Collected data
◇ ◇ ◇ ◇ ◇
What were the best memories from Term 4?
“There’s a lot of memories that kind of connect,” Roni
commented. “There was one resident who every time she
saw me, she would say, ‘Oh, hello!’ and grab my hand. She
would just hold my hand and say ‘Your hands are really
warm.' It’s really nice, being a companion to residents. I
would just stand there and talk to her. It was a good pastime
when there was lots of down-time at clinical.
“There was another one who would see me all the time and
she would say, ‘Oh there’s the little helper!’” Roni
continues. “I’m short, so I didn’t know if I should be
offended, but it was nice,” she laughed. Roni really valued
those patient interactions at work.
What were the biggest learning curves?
◇ ◇ ◇ ◇ ◇
### YOUR ASSIGNMENT
For each line above that holds the string "were", provide a copy of that line.

### SOLVED PROBLEM
What were the best memories from Term 4?
What were the biggest learning curves?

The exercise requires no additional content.